You can ride a bike (w/ clipless pedals) with work boots.

You're stopped by a cop, which happen to be a rider, just because he want to know where will be the next great trail you're going to build.

You have a hard time convincing the wife that you need a pumptrack in the backyard but you can convince a national park manager that a downhill trail is what he needs.

You're called a week before a national bike show to build "the most awesome demo area" but you're not allowed a budget until the very last minute.

You can't stop building, unless there is 2ft of snow on the ground.

The correct amount of tools you need is N+1. (see Trail Ninja photo)

You have an account at the hardware store because you buy a lot of nails. And screws. And tools. And...

Your backyard tool shed is actually full of tools. 

Your Camelback weight a ton, even on a normal ride, because you always carry a GPS, clino and flagging ribbon.

You know how to georeference pictures taken on a ride.

Unlike many rider, you are able to define "flow".

Fellow trailbuilders call you at night to figure how to fix a design flaw on their trail and you can actually help them on the phone.

You know most of these acronyms: IMBA, PTBA, TCC, USFS, NP, GIS, RFP/RFQ, 4X, DH, XC, AM, DJ, DS, SD.

You know that "North Shore" is a region, not a way to describe wood features.


----------



## bweide (Dec 27, 2004)

You have reoccuring nightmares about carrying rock bars to the top of a mountain, only to have them roll back down again.


----------



## formica (Jul 4, 2004)

After a sweaty afternoon of doing full bench cut, you say, "wow this is fun!" and everyone looks at you strange.


----------



## roguehoe (Nov 27, 2007)

You love the sound a McLeod makes when you are tamping down the fresh dirt on your new bench cut.

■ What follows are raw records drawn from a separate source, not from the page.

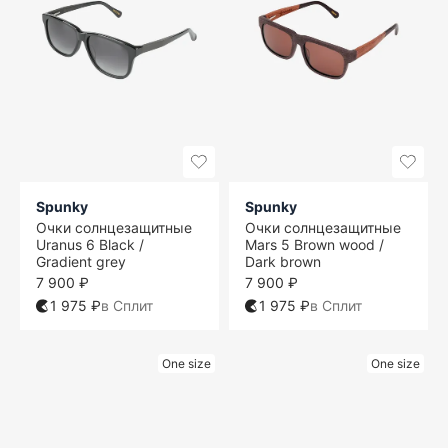
Spunky
Spunky
Очки солнцезащитные
Очки солнцезащитные
Uranus 6 Black /
Mars 5 Brown wood /
Gradient grey
Dark brown
7 900 ₽
7 900 ₽
1 975 ₽
в Сплит
1 975 ₽
в Сплит
One size
One size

You have a Rogue Hoe with your name inscribed into the handle given to you as a gift by the local mtn bike club.


----------



## Kool (May 20, 2009)

You have a BoB QR skewer permanently attached to your bike.


----------



## BikeWente (Jan 20, 2010)

My bundle of tools. I wish I had a picture of a few more of the fun toys. But this picture was taken to show what sort of stuff I throw in the Builder Pack.


----------



## Trail Ninja (Sep 25, 2008)

- You read this thread and can't find anything that doesn't apply to you.
- A 5 gallon pail is a great find/gift to receive.
- You buy shovel handles by the dozen.

P.S. I was able to convince my wife that a pump track is an OK garden feature.


----------



## AlloyNipples (Jan 12, 2004)

Not much to add, I fit 99% of what has been said! 

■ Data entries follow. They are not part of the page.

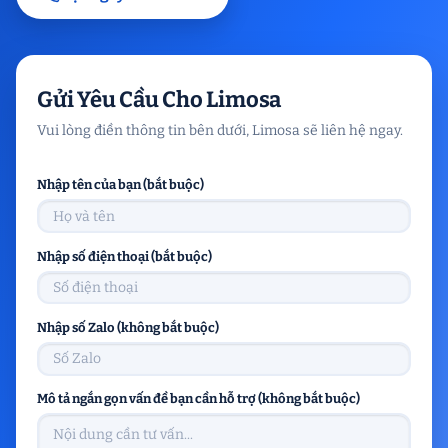
Gửi Yêu Cầu Cho Limosa
Vui lòng điền thông tin bên dưới, Limosa sẽ liên hệ ngay.
Nhập tên của bạn (bắt buộc)
Nhập số điện thoại (bắt buộc)
Nhập số Zalo (không bắt buộc)
Mô tả ngắn gọn vấn đề bạn cần hỗ trợ (không bắt buộc)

When your buddy crashes, breakes his collar bone... in the parking lot the EMT compliments your usage of 150yds of flagging tap for a sling. True story.


----------



## Walt Dizzy (Aug 18, 2003)

emptybe_er said:


> ...
> ...you skip watching 'the game' on TV and, instead, venture into lousy weather to "study drainage-patterns".


Ha ha ha, this one is great!

Walt


----------



## slocaus (Jul 21, 2005)

> ...
> ...you skip watching 'the game' on TV and, instead, venture into lousy weather to "study drainage-patterns".


Or do drain maintenance where you can see what works and what does not. Oh yeah!

Little rain never hurt anyone..... 






This is walking in over a mile in the rain to do drain maintenance. :thumbsup:


----------



## ebxtreme (Jan 6, 2004)

Your car usually smells like 2 stroke (spouses LOVE that).

You regularly loses sleep dreaming about carpets of moss.

You've got accounts at both the local hardware store and chainsaw shop where they know you personally.

Always have tool stashes on multiple trails.

You've got rolls of flagging tape in every jacket, pack and vehicle.


----------



## bweide (Dec 27, 2004)

You deeply believe in the addictive nature of trail work and just wish you could get more people to try it for the first time.


----------



## slocaus (Jul 21, 2005)

I think this whole thread got upstaged by a new thread just posted a few hours back.  :thumbsup:


----------



## TunicaTrails (Jun 29, 2009)

You are looking for work boots with SPD clips


----------



## Fattirewilly (Dec 10, 2001)

not much to add, but here goes:

You bought a bench grinder just to sharpen your tools.

You realize it's easier to bring a portable grinder to the tools so you have one of those too.

Your yard is a mess because you spend too much time in the woods (according to your neighbor)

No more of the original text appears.